MATERIAL SUPPLIED:
______
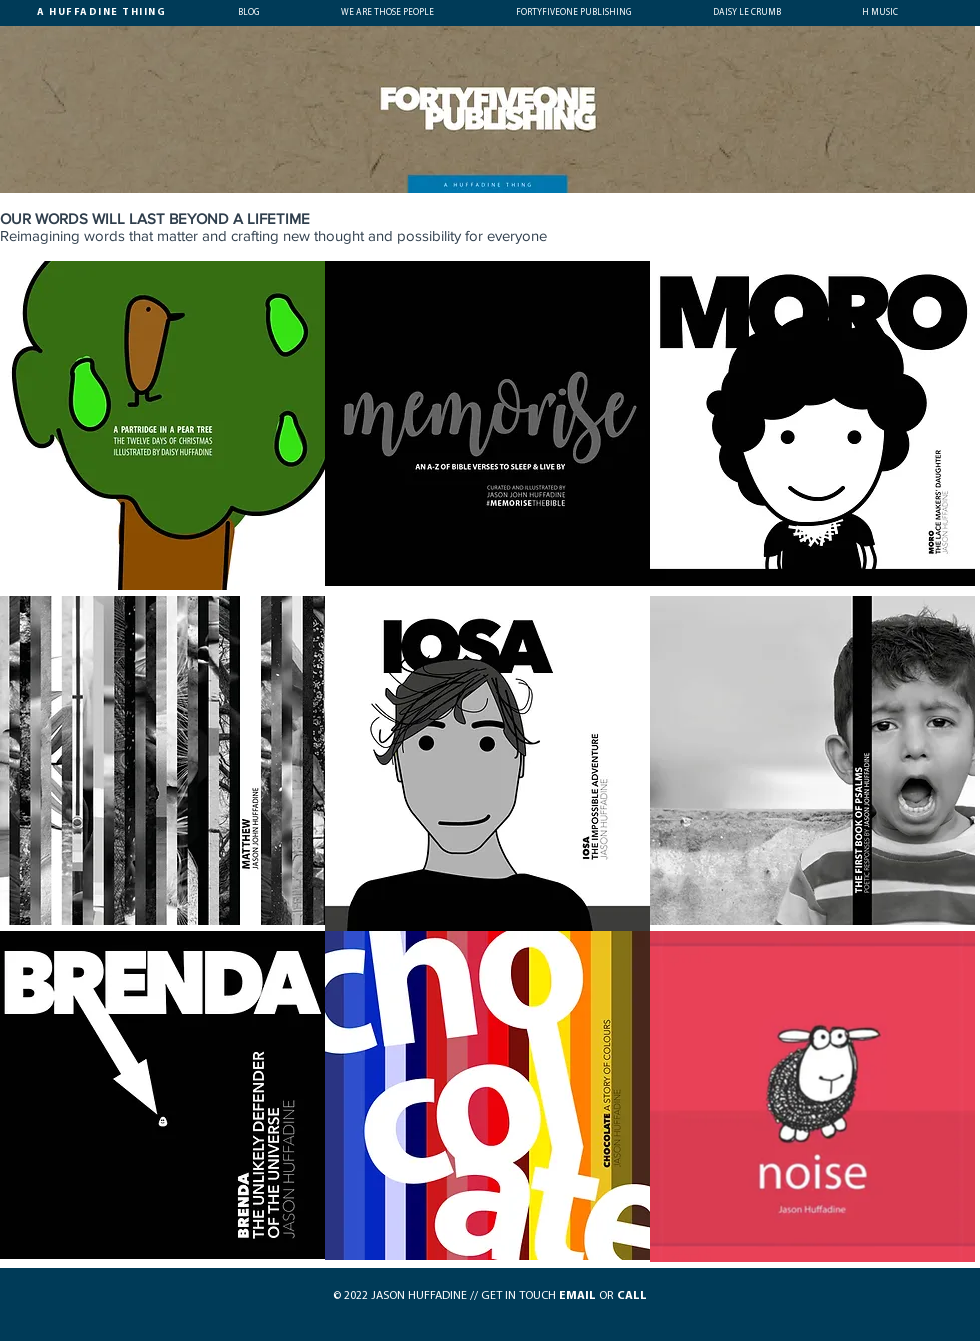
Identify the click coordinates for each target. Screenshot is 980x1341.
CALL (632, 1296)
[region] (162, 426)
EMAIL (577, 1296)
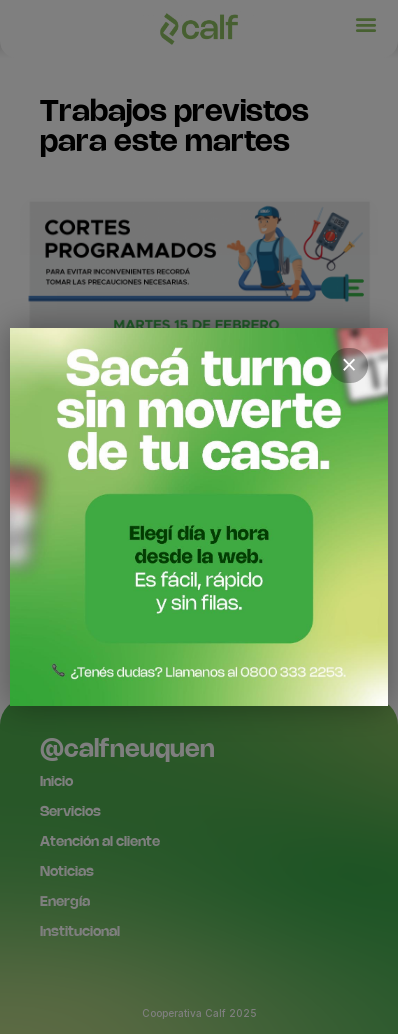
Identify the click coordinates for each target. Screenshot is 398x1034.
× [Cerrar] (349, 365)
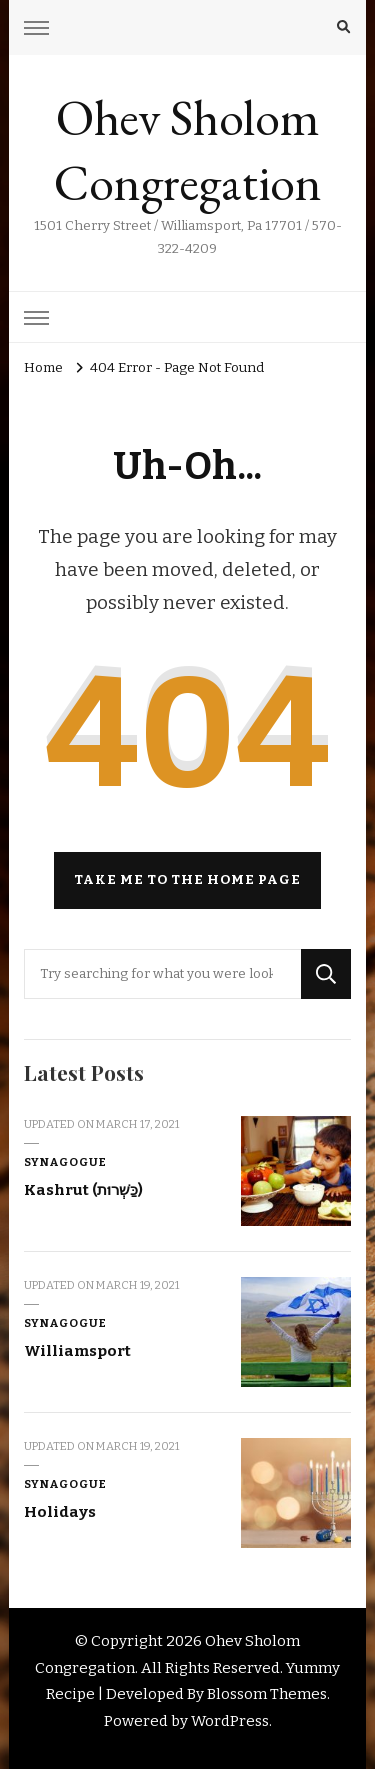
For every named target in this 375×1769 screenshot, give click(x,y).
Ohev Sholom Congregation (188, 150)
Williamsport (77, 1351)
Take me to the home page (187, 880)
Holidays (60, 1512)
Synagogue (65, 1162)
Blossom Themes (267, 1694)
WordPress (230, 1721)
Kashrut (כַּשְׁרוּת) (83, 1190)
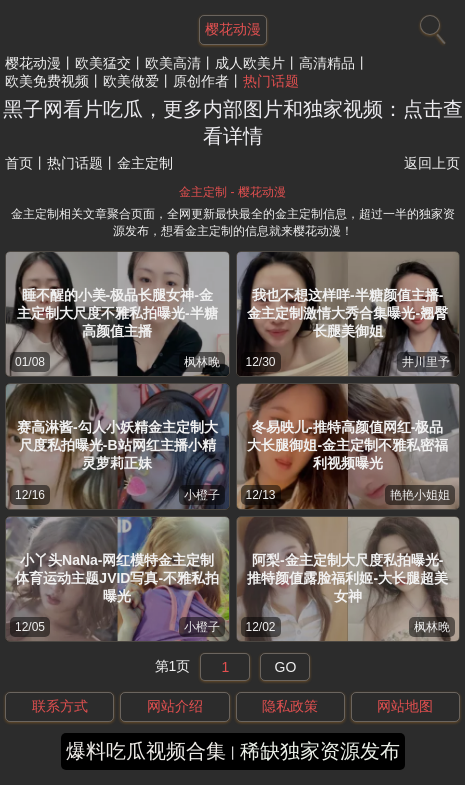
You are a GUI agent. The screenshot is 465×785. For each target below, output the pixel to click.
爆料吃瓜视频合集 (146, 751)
______
REQUIRED ACTION:
Omit the pictures and reproduce the listing exactly.

COMPLETED TASK:
Identify the click coordinates for each target. Screenshot is 980x1341.
CALL (632, 1296)
[region] (162, 426)
EMAIL (577, 1296)
Identify the click coordinates for each target. Screenshot is 398x1034.
× [Cerrar] (349, 365)
For every named target in this 375×1769 screenshot, give click(x,y).
Ohev Sholom Congregation (188, 150)
Williamsport (77, 1351)
Take me to the home page (187, 880)
Holidays (60, 1512)
Synagogue (65, 1162)
Blossom Themes (267, 1694)
WordPress (230, 1721)
Kashrut (כַּשְׁרוּת) (83, 1190)
You are a GUI agent. The screenshot is 465×785. For each target below, output the pixel to click.
爆料吃瓜视频合集 (146, 751)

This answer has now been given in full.